Thursday 31 March 2011

The Trial

Sometimes I can't feel God's presence. I find myself crying in my room. Praying to God yet nothing happens. I asked God why? 


This happened when I realized that everything is falling apart and it's me the last one standing. I hoped that everything worked out yet nothing happened. I remembered asking God to help me pass the exam that I reviewed hard because I really have to pass that test. But nothing happened instead I still fail. Locked myself in my room crying and asking God why is that? Is that me not attending the Church or not praying anymore?


Cried myself to sleep. The next morning as I wake up. I opened my Bible to start my daily devotion. There I find what God wanted me to learn. Sometimes God intended us not to feel Him because He knows that we will look for Him. God wanted us to look for Him because in that way He can prove that we really love Him.  I can't remember the exact Bible verse and who the person mentioned in the Bible. But he said that he can't find God everywhere. Now I know. As I read my devotion His doing it so he can make us draw closer to Him. He wanted us to seek Him more because He is our father and He love us. 
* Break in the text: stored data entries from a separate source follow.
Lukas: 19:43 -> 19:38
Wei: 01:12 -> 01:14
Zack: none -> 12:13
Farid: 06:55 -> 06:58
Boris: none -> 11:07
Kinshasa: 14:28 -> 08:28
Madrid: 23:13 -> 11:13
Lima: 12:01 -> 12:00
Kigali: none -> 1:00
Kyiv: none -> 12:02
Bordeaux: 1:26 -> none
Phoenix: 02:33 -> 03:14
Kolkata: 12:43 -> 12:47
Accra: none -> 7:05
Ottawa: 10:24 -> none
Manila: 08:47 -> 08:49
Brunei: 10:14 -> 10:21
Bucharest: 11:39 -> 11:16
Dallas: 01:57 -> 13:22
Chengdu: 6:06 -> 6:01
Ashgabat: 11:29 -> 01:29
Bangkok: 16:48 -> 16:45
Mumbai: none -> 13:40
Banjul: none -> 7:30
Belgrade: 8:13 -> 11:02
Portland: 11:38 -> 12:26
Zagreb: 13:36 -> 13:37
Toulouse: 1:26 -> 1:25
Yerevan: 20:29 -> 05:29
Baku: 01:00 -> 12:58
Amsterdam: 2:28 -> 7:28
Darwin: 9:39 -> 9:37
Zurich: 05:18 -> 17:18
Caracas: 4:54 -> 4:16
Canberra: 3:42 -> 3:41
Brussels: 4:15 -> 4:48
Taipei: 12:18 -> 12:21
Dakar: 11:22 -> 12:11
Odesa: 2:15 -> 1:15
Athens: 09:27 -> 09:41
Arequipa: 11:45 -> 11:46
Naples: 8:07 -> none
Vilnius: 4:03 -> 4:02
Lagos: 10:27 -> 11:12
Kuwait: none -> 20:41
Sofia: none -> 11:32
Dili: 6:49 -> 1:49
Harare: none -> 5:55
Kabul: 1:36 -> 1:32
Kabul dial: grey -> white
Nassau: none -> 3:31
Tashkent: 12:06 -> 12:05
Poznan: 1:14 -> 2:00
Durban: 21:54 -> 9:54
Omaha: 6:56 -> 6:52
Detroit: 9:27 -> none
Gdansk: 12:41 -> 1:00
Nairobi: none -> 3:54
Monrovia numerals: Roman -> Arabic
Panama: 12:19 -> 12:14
He knew that we often forget Him. So He intended to isolate His presence to us( just the presence that we can feel from Him but His still with us) so we can look for Him more. It was a test for every Christian. No one is exempted in this kind of test. God really intend it even priest, pastors, church goers can feel it. And it's part of God's plan so we must trust Him more during those times because that's what God wanted us to do. 


Now every time I feel God is not around I'm confident. I trust Him. I know His just watching me how to respond to that. I know through that my faith to Him is being tested. I won't give up.